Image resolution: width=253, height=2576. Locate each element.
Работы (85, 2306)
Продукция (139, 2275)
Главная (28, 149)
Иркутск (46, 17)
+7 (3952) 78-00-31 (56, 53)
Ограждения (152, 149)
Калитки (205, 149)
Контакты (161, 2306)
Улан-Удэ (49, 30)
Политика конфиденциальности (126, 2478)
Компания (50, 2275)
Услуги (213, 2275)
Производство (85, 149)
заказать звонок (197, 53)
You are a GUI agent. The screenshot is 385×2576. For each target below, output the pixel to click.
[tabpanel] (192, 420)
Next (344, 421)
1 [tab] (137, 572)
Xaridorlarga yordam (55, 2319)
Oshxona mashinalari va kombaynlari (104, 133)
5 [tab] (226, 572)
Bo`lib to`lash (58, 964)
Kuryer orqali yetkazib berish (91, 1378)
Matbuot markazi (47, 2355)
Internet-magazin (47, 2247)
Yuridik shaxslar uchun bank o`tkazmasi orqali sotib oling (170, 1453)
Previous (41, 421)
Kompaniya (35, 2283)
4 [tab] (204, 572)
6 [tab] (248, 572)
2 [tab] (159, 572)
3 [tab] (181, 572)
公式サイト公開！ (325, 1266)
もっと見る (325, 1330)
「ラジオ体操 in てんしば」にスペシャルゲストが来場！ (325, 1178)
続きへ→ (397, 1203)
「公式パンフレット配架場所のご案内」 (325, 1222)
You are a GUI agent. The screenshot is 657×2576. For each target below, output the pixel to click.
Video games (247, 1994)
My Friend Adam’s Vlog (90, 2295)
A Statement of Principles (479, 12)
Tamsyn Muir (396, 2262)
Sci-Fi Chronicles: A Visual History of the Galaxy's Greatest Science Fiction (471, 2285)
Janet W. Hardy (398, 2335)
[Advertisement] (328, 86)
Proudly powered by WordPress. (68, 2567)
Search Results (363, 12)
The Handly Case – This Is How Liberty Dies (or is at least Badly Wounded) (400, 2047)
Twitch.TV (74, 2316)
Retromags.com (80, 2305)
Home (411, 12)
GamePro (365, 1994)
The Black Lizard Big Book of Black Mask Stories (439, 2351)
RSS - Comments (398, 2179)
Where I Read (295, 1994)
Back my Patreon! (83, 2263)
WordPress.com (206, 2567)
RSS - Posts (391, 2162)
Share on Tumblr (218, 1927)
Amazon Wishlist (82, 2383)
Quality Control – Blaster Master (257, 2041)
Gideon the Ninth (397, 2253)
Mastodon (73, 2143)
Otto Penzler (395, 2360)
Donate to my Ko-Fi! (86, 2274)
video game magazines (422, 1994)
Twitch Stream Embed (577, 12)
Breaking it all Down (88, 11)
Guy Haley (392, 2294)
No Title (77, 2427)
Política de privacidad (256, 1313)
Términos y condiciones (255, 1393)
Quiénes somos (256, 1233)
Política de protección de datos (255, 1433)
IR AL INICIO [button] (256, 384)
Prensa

────

Work instructions =
Given the word "agent", show every line of the records that contains it.

Answer space =
You are a GUI agent. The screenshot is 385×2576. For each target below, output the pixel to click.
You are a GUI agent. The screenshot is 657×2576. For each target below, output the pixel to click.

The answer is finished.